Cache is a technology to improve the performance of data reading. It is widely used in hardware design and software development, such as CPU cache, database cache, browser cache and so on.

The size of the cache is limited. When the cache is full, what data should be purged and what data should be retained? This requires a cache elimination strategy. There are three common FIFO policies: First In, First Out (FIFO), Least Frequently Used LFU (Least Recently Used LRU). LFU (Least Frequently Used)

What is the LRU algorithm?

It’s a cache flushing strategy.

A computer’s cache capacity is limited, and if it fills up, some content has to be deleted to make room for new content. But the question is, what to delete? We want to delete useless caches and keep useful data in the cache for later use. So what kind of data do we define as “useful”?
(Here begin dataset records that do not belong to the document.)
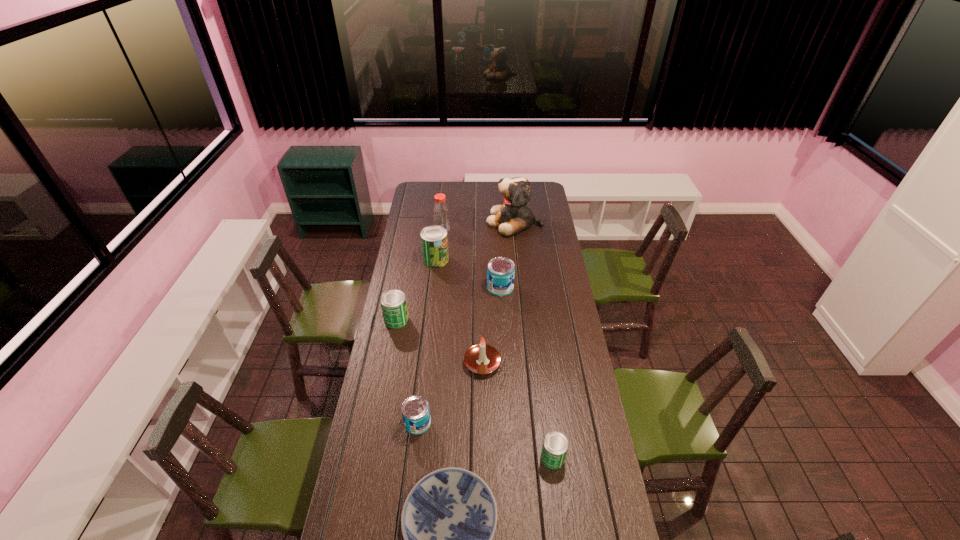 The width and height of the screenshot is (960, 540). Identify the location of the leftmost object. (393, 303).

What are the coordinates of `the nearest can` in the screenshot? It's located at (555, 445).

Where is `the smallest green can`? This screenshot has width=960, height=540. the smallest green can is located at coordinates pyautogui.click(x=555, y=445).

The width and height of the screenshot is (960, 540). I want to click on the left blue can, so click(x=415, y=409).

The width and height of the screenshot is (960, 540). Find the location of `the smaller blue can`. the smaller blue can is located at coordinates (415, 409).

Locate an element on the screen. This screenshot has width=960, height=540. vacant space located at the face of the puppy is located at coordinates (432, 222).

You are a GUI agent. You are given a task and a screenshot of the screen. Output one action in this format:
    pyautogui.click(x=<x>, y=<y>)
    Task: Click on the vacant region located 0.070m at the face of the puppy
    This screenshot has height=540, width=960.
    Given the screenshot: What is the action you would take?
    pyautogui.click(x=475, y=222)

At what (x,y) coordinates should I click in order to perform the action: click on vacant space positioned at the face of the puppy. Please return your answer as a coordinate pair (x, y). This screenshot has height=540, width=960. Looking at the image, I should click on (420, 222).

At what (x,y) coordinates should I click in order to perform the action: click on blank space located on the back of the eighth shortest object. Please return your answer as a coordinate pair (x, y). This screenshot has height=540, width=960. Looking at the image, I should click on (445, 195).

This screenshot has width=960, height=540. I want to click on blank area located 0.050m on the left of the farthest can, so (414, 259). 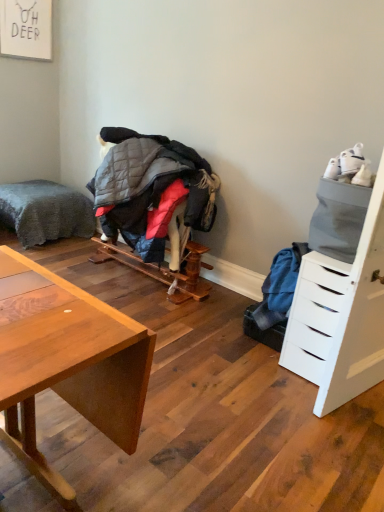 Question: Can you confirm if white matte drawer at right is wider than gray plush bed at left?

Choices:
 (A) no
 (B) yes

Answer: (A)

Question: Does white matte drawer at right turn towards gray plush bed at left?

Choices:
 (A) yes
 (B) no

Answer: (B)

Question: Is white matte drawer at right further to the viewer compared to gray plush bed at left?

Choices:
 (A) yes
 (B) no

Answer: (B)

Question: Does white matte drawer at right have a larger size compared to gray plush bed at left?

Choices:
 (A) yes
 (B) no

Answer: (B)

Question: Is white matte drawer at right at the left side of gray plush bed at left?

Choices:
 (A) no
 (B) yes

Answer: (A)

Question: Is white matte drawer at right positioned with its back to gray plush bed at left?

Choices:
 (A) no
 (B) yes

Answer: (A)

Question: Can you confirm if quilted gray jacket at center is wider than white matte drawer at right?

Choices:
 (A) yes
 (B) no

Answer: (B)

Question: From the image's perspective, is quilted gray jacket at center located beneath white matte drawer at right?

Choices:
 (A) no
 (B) yes

Answer: (A)

Question: From a real-world perspective, does quilted gray jacket at center stand above white matte drawer at right?

Choices:
 (A) no
 (B) yes

Answer: (B)

Question: Is quilted gray jacket at center further to camera compared to white matte drawer at right?

Choices:
 (A) no
 (B) yes

Answer: (B)

Question: Is quilted gray jacket at center placed right next to white matte drawer at right?

Choices:
 (A) no
 (B) yes

Answer: (A)

Question: Is quilted gray jacket at center at the left side of white matte drawer at right?

Choices:
 (A) no
 (B) yes

Answer: (B)

Question: Considering the relative positions of gray plush bed at left and quilted gray jacket at center in the image provided, is gray plush bed at left in front of quilted gray jacket at center?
LRU cache elimination algorithm is a common strategy. The full name of LRU is Least Recently Used, that is, we think that the Recently Used data should be “useful”, and the data that has not been Used for a long time should be useless. When the memory is full, the data that has not been Used for a long time should be deleted first.

Realization idea: bidirectional linked list + hash table

The idea is that when we maintain an ordered single linked list, nodes closer to the end of the list are accessed earlier. When a new data is accessed, we traverse the list sequentially, starting with the list header.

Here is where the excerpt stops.